Even with pending uncertainties lying ahead for South African farmers, the majority of them are still ploughing away making plans for the future.
That sentiment also applies to Sarel Haasbroek who not only operates an arable farm but also a grain storage unit, a tillage machinery dealership and on top of that a pig and beef farm. Sarel’s philosophy is that it’s best not to have ‘all your eggs in the one basket’ and that is why he has a number of sectors in his business model, and has plans for more to be added.
Based in the Carletonville area of Gauteng, Sarel’s grain farm extends to 650 hectares of irrigated land and a further 2,500 hectares of dry land mostly growing maize, winter wheat, sugar beet, white kidney peas, soybeans and potatoes for chips. Even with such a hectic schedule there is still room to increase the farming activities at Sarel’s farm. “We also run cattle producing weaners for the feedlots,” says Sarel. “And I have plans to introduce 2,000 sows to the farm as I have a lot of experience in that sector as well. I am also the CEO of Terratill which is the official importer of new Horsch tillage equipment from Germany into South Africa and I am an executive member of Grain SA,” he says. As you can imagine with all these enterprises running Sarel is quite a busy man particularly so on the grain farm. It is here that Sarel spends most of his time in the office and out in the fields.
Grain yields on the irrigated land can reach 12 to 15 tonnes per hectare and on the dry land a somewhat lower yield of six tonnes can be achieved. A running five year average hovers around five tonnes per hectare.
“We aim to sell most of our grain on the spot markets,” he says.” However, we do operate a grain storage facility for both ourselves and outside farmers who rent the space. With this we can hold grain until prices improve. There is a total capacity to store 27,000 tonnes of grain there altogether.” Precision farming is taking off in South Africa making Sarel’s range of Horsch machinery always in big demand. “We are the importers and distributors of the Horsch machinery range throughout South Africa,” states Sarel. “On our own farm we use yield mapping to ensure the land gets exactly whatever it needs, wherever it needs it. There is indeed a higher accuracy with GPS and precision farming machinery is in big demand here. Horsch is a well-known and reputable brand here in South Africa and our customers are mainly farmers. There are not so many contractors in this region to buy machinery,” he says.

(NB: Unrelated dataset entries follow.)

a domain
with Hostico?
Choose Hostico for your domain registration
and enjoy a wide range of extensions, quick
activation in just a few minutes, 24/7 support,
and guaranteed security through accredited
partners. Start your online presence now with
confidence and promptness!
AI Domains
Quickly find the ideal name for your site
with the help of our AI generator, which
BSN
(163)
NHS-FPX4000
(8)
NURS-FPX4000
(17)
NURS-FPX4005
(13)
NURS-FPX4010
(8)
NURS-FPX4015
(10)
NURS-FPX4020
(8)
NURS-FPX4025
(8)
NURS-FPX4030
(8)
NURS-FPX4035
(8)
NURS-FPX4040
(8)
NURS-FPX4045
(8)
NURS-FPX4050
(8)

When considering the biggest challenges to growing grain in South Africa, Sarel admits the weather is top of the list. The availability of water is always a concern for farmers in South Africa and it is something that Sarel keeps a close eye on as he is using 84 pivots. “Drought is our biggest fear,” he adds. “We have had three difficult years of bad drought and that affects the growing season a lot. Also hailstones are a huge problem in this region. We can insure against it but that doesn’t save the crop. This year we have had to replant some areas that were affected by the weather and then that puts the new crop behind the rest,” he said.
Grain prices fluctuate in South Africa quite frequently hence why Sarel operates the storage facility as well. Planting would normally start at the end of September and finish early November. Harvesting would subsequently start at the end of April and run through to the end of August. “Wheat would normally sell for an average price of R4,500 (£235, US$ 311) per tonne and beans up to R14,000 (£731, US$ 968) per tonne, but the markets are very volatile,” he states.

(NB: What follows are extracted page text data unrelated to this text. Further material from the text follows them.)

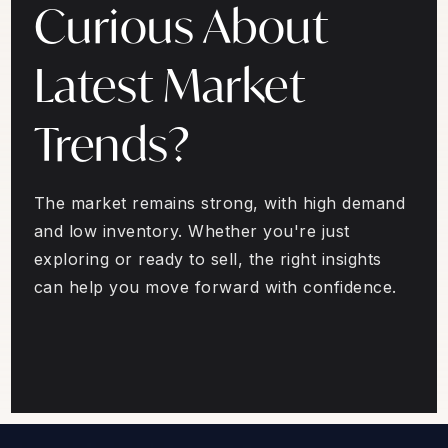
Curious About
Latest Market
Trends?
The market remains strong, with high demand
and low inventory. Whether you're just
exploring or ready to sell, the right insights
can help you move forward with confidence.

Using pre-emergent sprays is also an important part of Sarel’s crop growing programme and while all the controversy about using Roundup rattles on in Europe, Sarel says it is very much needed. “Roundup is a vital tool for us growing grain,” he says. “We use it plus other chemicals from Syngenta as well. “In South Africa we have used GM crops for the past 15 years. Lodging (the bending over of the stems near ground level of grain crops, which makes them very difficult to harvest), is not a problem here as such. Using GM crops makes the cereals easier to manage from a pesticides side and in terms of insect control. I think they are very beneficial to smaller farmers with their resistance to disease, insects and indeed drought,” he adds. “It is a real advantage when the crops are resistant to glyphosate because when we spray it on, everything we do not want in the crop is killed off,” he concludes.